**Required work**
Go through the data below and return each line where the string "Internationale" occurs.

**Records supplied**
++++++++++++++++++++

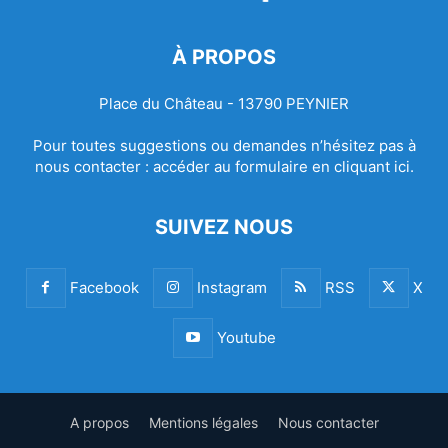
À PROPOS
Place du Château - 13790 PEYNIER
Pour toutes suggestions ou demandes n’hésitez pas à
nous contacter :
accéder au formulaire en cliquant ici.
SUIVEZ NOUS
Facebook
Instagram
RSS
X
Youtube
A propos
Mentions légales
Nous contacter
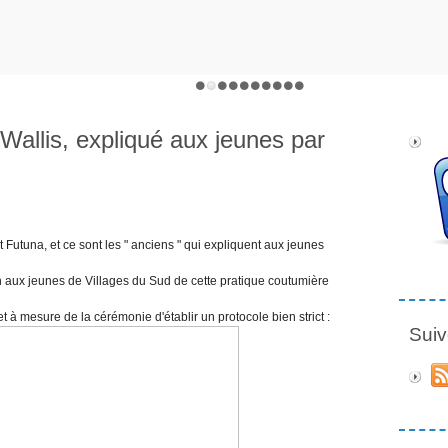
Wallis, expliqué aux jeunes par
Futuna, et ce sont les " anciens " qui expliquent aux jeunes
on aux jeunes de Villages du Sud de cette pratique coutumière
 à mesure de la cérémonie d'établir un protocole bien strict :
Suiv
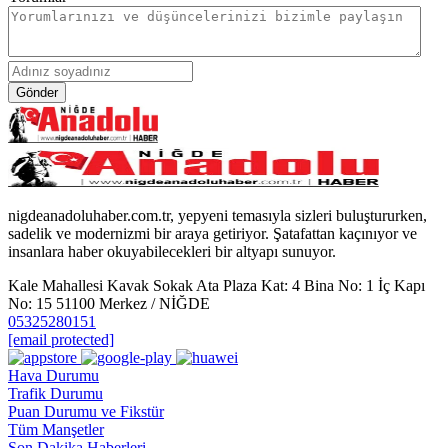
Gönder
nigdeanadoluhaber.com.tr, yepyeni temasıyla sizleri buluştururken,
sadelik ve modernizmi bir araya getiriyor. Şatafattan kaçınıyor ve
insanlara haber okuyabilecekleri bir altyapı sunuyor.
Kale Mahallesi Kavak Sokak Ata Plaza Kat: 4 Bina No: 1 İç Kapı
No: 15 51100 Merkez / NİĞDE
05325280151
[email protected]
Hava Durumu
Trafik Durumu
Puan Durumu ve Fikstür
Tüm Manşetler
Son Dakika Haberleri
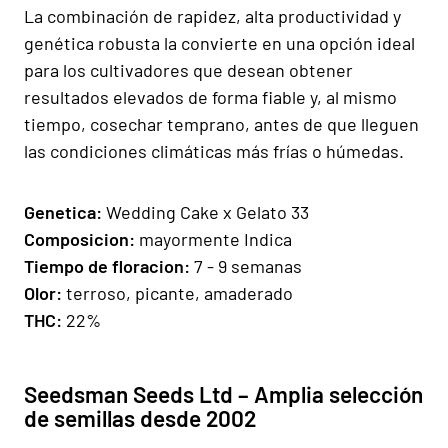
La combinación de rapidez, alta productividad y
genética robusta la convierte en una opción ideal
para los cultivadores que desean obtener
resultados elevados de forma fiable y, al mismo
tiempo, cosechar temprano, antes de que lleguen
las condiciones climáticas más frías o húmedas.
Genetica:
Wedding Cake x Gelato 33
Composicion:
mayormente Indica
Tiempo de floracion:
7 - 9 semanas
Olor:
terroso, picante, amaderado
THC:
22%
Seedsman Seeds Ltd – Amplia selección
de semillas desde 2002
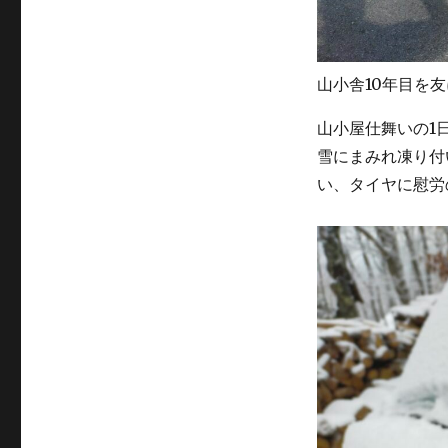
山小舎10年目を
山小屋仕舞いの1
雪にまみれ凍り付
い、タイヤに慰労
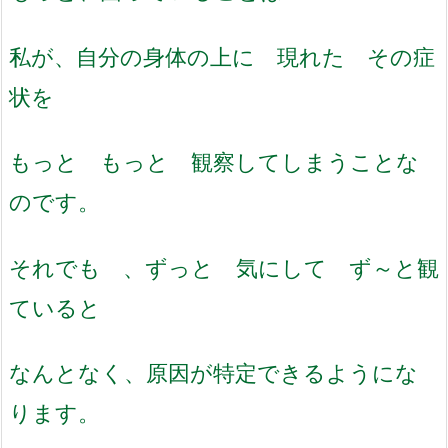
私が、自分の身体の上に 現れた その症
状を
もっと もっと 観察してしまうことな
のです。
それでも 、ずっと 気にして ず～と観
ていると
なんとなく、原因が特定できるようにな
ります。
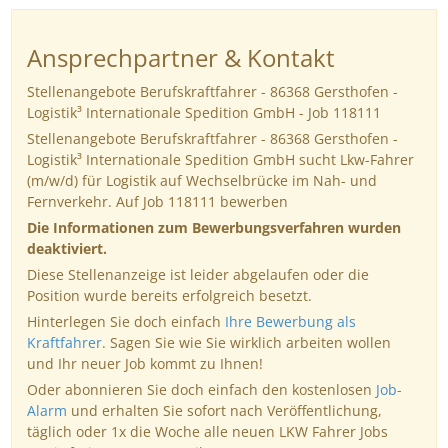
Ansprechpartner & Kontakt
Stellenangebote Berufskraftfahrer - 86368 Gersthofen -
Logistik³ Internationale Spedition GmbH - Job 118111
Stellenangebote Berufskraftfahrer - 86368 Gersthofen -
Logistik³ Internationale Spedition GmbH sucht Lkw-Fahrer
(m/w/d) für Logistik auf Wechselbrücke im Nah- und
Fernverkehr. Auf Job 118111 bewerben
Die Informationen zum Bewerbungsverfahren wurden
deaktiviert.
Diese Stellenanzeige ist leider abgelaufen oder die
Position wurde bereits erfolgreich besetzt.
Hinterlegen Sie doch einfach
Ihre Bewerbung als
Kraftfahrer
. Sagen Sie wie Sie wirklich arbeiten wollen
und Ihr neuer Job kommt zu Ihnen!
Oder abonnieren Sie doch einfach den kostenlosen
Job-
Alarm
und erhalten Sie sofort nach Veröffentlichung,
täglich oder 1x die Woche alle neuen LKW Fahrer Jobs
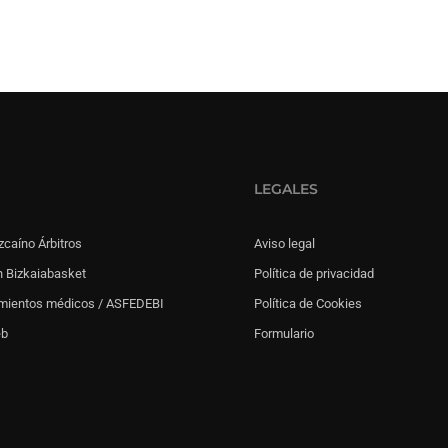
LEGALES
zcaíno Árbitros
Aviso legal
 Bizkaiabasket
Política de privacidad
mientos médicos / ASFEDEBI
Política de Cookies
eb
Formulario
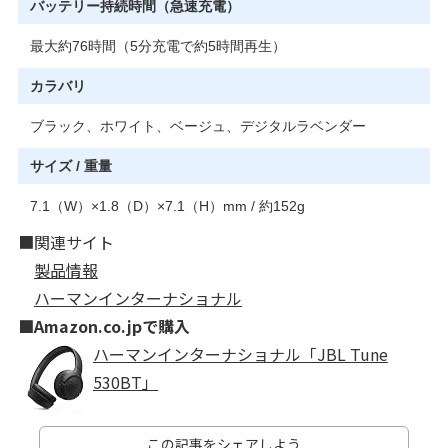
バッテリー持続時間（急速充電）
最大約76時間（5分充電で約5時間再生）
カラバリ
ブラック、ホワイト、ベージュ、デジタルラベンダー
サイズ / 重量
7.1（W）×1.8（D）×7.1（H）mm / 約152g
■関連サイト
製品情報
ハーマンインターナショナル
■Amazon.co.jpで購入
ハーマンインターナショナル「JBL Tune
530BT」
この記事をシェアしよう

++++++++++++++++++++

**Solution to this task**
Logistik³ Internationale Spedition GmbH - Job 118111
Logistik³ Internationale Spedition GmbH sucht Lkw-Fahrer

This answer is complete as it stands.